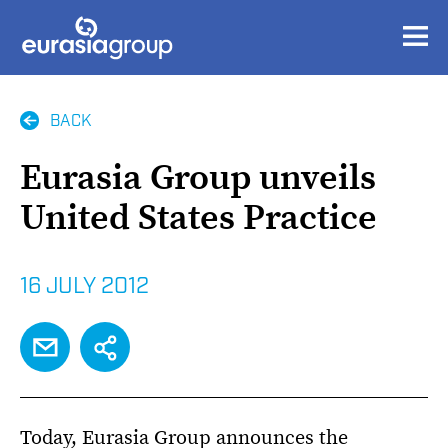
BACK
Eurasia Group unveils
United States Practice
16 JULY 2012
EMAIL
SHARE
Today, Eurasia Group announces the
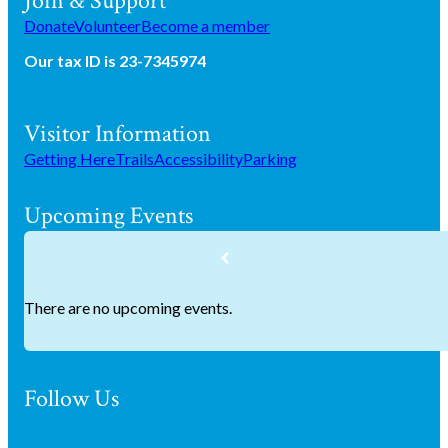
Join & Support
Donate
Volunteer
Become a member
Our tax ID is 23-7345974
Visitor Information
Getting Here
Trails
Accessibility
Parking
Upcoming Events
There are no upcoming events.
Follow Us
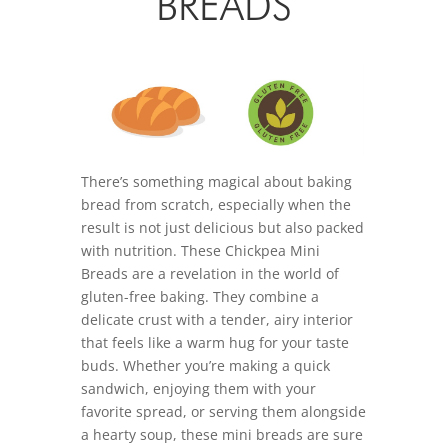
BREADS
There’s something magical about baking
bread from scratch, especially when the
result is not just delicious but also packed
with nutrition. These Chickpea Mini
Breads are a revelation in the world of
gluten-free baking. They combine a
delicate crust with a tender, airy interior
that feels like a warm hug for your taste
buds. Whether you’re making a quick
sandwich, enjoying them with your
favorite spread, or serving them alongside
a hearty soup, these mini breads are sure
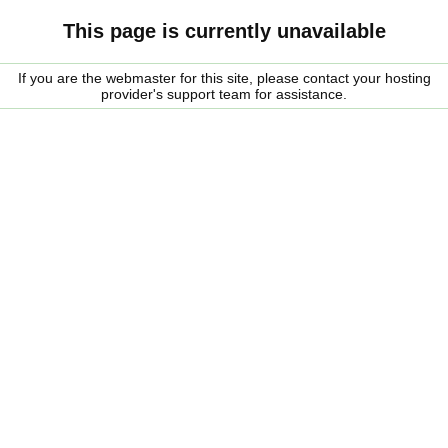
This page is currently unavailable
If you are the webmaster for this site, please contact your hosting
provider's support team for assistance.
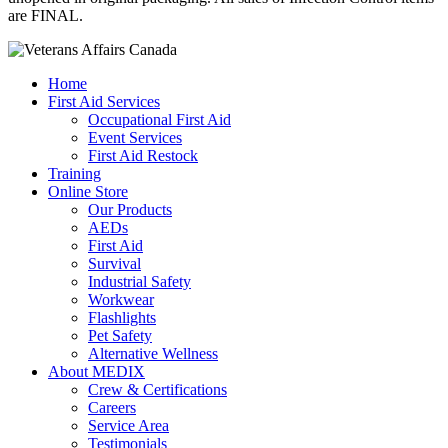
are FINAL.
Home
First Aid Services
Occupational First Aid
Event Services
First Aid Restock
Training
Online Store
Our Products
AEDs
First Aid
Survival
Industrial Safety
Workwear
Flashlights
Pet Safety
Alternative Wellness
About MEDIX
Crew & Certifications
Careers
Service Area
Testimonials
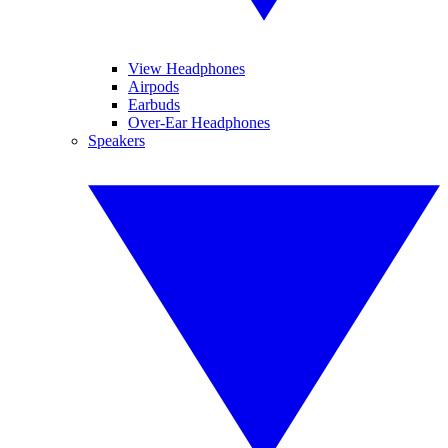
View Headphones
Airpods
Earbuds
Over-Ear Headphones
Speakers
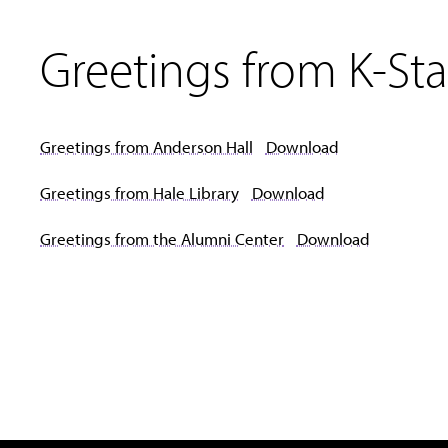
Greetings from K-Sta
Greetings from Anderson Hall
Download
Greetings from Hale Library
Download
Greetings from the Alumni Center
Download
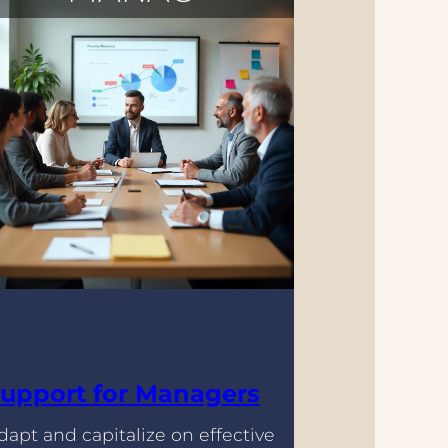
upport for Managers
dapt and capitalize on effective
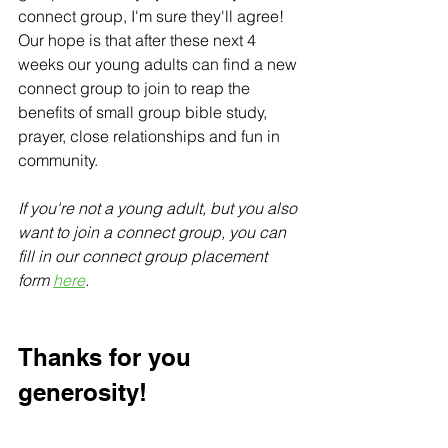
connect group, I'm sure they'll agree! 
Our hope is that after these next 4 
weeks our young adults can find a new 
connect group to join to reap the 
benefits of small group bible study, 
prayer, close relationships and fun in 
community.
If you're not a young adult, but you also 
want to join a connect group, you can 
fill in our connect group placement 
form 
here
.
Thanks for you 
generosity!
________________
PROMPT. Show a copy of each line from the data that includes the word "Eurasia".

EXPECTED ANSWER.
Eurasia Group unveils
Today, Eurasia Group announces the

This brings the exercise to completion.